Shinto Purification Rite

The New Year is upon us and like many people I am preparing to welcome in 2015! For me that means doing some general housekeeping both at home, work and within myself. Cleaning up or purifying (misogi) is a tradition to begin a new year. For me it’s right up there with celebrating midnight on the 31st by sharing a toast and kiss with my wife.

In many corners of the world, these next few weeks are a time of much preparation. In Japan nearly the entire nation works with their families, schools, place of business and dojo to clean these places where people gather. By doing so they are able to welcome the New Year with purified surroundings and spirit.

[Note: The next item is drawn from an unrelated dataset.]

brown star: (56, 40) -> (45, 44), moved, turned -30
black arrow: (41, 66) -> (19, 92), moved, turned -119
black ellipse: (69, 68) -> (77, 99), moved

Misogi or cleansing/purification is a central element of Aikido. O’Sensei was a devote follower of the Shinto religion and a very spiritual person.   It is little wonder that his spiritual practices were incorporated in exercises and techniques. To O’Sensei Aikido was a spiritual experience. The spiritual aspects of our art have been de-emphasized in today’s Aikido practice. This maybe in part due to political correctness or that it appears O’Sensei did not focus as much attention in passing on his thoughts to his later students as he had in earlier periods. Leaving his students to self discover the spiritual aspects and meanings. This resulted in many Sensei not including much, if any, of the spiritual teachings in their dojo’s curriculum. Whatever the reasons, a student would be remiss in not recognizing the importance of the purification practices. 

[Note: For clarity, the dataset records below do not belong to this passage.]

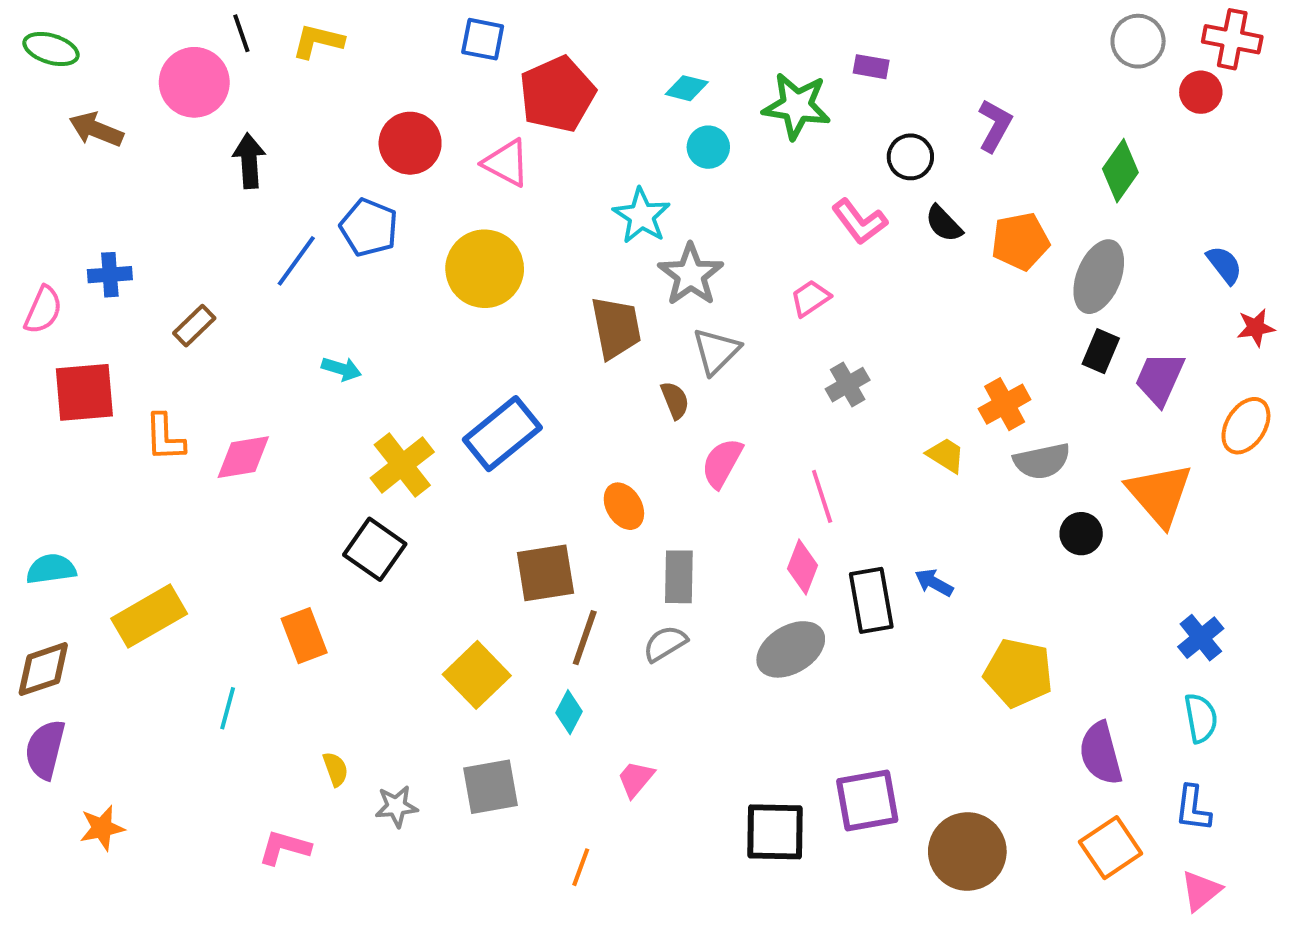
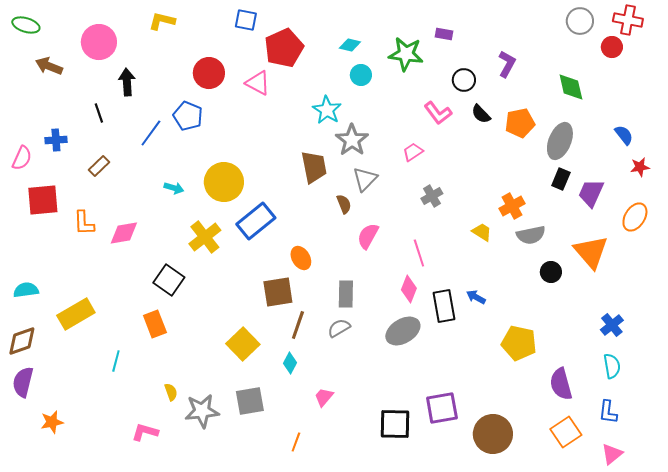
black line: (241, 33) -> (99, 113), moved
green diamond: (1120, 171) -> (571, 87), turned -48
yellow circle: (485, 269) -> (224, 182), moved
orange ellipse: (624, 506) -> (301, 258), moved
black square: (375, 549) -> (169, 280), moved
gray star: (396, 806) -> (202, 411), size x1.6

Shinto - Aikido Purification

Misogi Ceremony

New Year’s day (or very near to it) many Aikidoka and others will gather in Misogi ceremonies. They gather near streams, lakes, waterfalls and other water features all to symbolize the cleansing of their body, mind and spirit.

Many aikido practitioners may not realize that some the  “warm-up” exercises we perform each day prior to training are “purification” movements passed down to us from O’Sensei. Added by chants, mundras, sounds and physical vibrations these exercises are ways to purify.  Here 2 examples of exercises that have their roots in the Founder’s Shinto practices.

Furitama: “soul shaking or vibration of the spirit”


Formula Portrait O’Sensei

This exercise was originally intended to gather the spirits (Kami) of the divine into one’s center, calming the spirit and vibrating soul. It’s an effective way to gather your thoughts, center your mind and focus your intention.

The exercise is performed with feet shoulder width apart, hands right over left with a slight space between the hands so that they aren’t grapping one another. Just gently one over the other.   The hands are placed in front of one’s abdomen and shaken vigorously up and down creating a vibration felt throughout the body. You in hale air by concentrating on filling one’s body fully to the top your head, which causes a slight natural rise up. Exhale concentrating on releasing all the air out through the pathway of your feet into the earth, all the while continuing to shake the hands. The exercise is finished in silent and quiet physical – meditative state.

A similar form of “vibrating spirit” is performed with feet shoulder width apart, arms and hands directly overhead with fingers extended while vigorously shaking the hands. Then throwing the hands directly down towards the ground. This exercise is often referred to as “shaking off the dust on the joints and shaking the impurities from the body… a form of misogi to prepare for aikido practice.



Torifune/Kogi-fune: “boat or bird rowing”

tori-gune "bird rowing"

O’Sensei tori-fune

The arms and body movement is performed much like one would if manning the oars of a rowboat. This exercise is based on the important ancient Shinto text “Kami no Michi.” Originally the exercise was performed in a very linear fashion, with clenched fists and thumbs inside. Old film footage shows O’Sensei show him using this traditional punching fist style with thumbs outside and linear; as well as, in rowing swing movement.

Today, most Aikidoka, perform this exercise with open hands, fingers pointing down, wrists thrusting forward/out and drawing back to the hips. Adding a vocalization to this movement results in a “vibrating spirit.”

Perform this exercise is by first placing the left foot forward. While thrusting the hands forward you vocalize the sound “EH.” When drawing the hands back you vocalize “HO.” The forward/backward or push/pull movement is rhythm counted out, then the right foot is put forward. This time as you thrust forward you vocalize “EE” and “SA” as you pull backwards. Finally a 3rd set is done with the left foot forward. This last set you vocalize “EH” both going forward and back.

Of course, different teachers use variations on these exercises. There are also numerous other misogi intended exercise and techniques such as the Ibuki Kokyu (deep breathing) as just one example.   I hope this information is helpful in your growing understanding of our marital art.